Md. Connector's Fate Hinges on Court Decision
Sunday, September 30, 2007
Fifty years after the intercounty connector surfaced on local road plans, its fate will come down to one question in a Greenbelt courtroom: Did Maryland officials properly consider what effect an 18-mile highway would have on air pollution, traffic congestion and all the wetlands, forests, parks and animals it would pave over?
The answer, to be decided by a U.S. District Court judge in the month ahead, will determine whether one of the region's first major highways in a generation will be built on schedule starting this fall or sent back to the drawing board.
Tomorrow, U.S. District Judge Alexander Williams Jr. will begin hearing arguments in two lawsuits that attempt to stop the road. He will wade into a debate that has raged across Maryland for decades, and he won't have much time. The Maryland State Highway Administration had planned to break ground Oct. 16 on the westernmost stretch of the road, between Interstate 270 and Georgia Avenue, although the state has agreed to delay major work until Williams rules after a second hearing Oct. 29.
Several environmental groups allege in the case that the U.S. Transportation Department and Army Corps of Engineers violated federal law by approving a state study that they believe miscalculated the highway's environmental impact.
The six-lane toll highway would run north of the Capital Beltway between Gaithersburg in Montgomery and Laurel in Prince George's County.
"For folks who follow transportation, this is an important case," said Margaret Strand, a Washington lawyer who has represented other state governments in similar lawsuits. "We're not the only city that has an out-of-date suburban transportation system."
Although the case will probably be decided on written motions and oral arguments, rather than a trial, the judge will have plenty to consider: The state's environmental impact study and supporting documents total 300,000 pages, contained on CDs.
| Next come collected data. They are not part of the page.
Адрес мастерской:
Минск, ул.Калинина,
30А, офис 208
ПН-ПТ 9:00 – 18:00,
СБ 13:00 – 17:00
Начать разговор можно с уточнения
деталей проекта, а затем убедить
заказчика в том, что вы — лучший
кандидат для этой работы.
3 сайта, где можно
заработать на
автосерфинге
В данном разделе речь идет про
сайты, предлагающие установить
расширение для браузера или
The judge will not decide whether the $2.4 billion intercounty connector is a good idea, legal observers said.
Rather, he will determine whether the federal government followed the National Environmental Policy Act when it approved the highway last year. That law spells out how governments must weigh a project's effects on wilderness, wildlife and other aspects of the environment when deciding whether to build it.
The Maryland State Highway Administration, which conducted the study, was not named in the lawsuits. However, Maryland transportation officials, who had anticipated a court battle, joined the case as a defendant to protect their project, state officials said.
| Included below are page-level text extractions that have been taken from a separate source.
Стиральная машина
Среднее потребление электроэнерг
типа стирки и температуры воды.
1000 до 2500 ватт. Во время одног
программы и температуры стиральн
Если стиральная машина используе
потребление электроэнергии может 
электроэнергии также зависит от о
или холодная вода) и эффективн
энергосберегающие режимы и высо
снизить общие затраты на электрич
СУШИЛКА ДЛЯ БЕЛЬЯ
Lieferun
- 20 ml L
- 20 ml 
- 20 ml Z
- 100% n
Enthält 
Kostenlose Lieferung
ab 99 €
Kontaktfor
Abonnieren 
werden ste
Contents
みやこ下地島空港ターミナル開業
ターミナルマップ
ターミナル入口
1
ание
Problems with the highway's environmental impact have dogged the project for years. Former Maryland governor Parris N. Glendening (D) called the project an "environmental disaster" before shelving a previous study in 1999.
When Glendening's successor, Robert L. Ehrlich Jr. (R), revived the highway study in 2003, his administration added $370 million in design changes and other efforts to limit the damage. Those changes included building bridges over sensitive areas and culverts to help deer and other animals cross safely. Gov. Martin O'Malley (D) has said he plans to build the highway.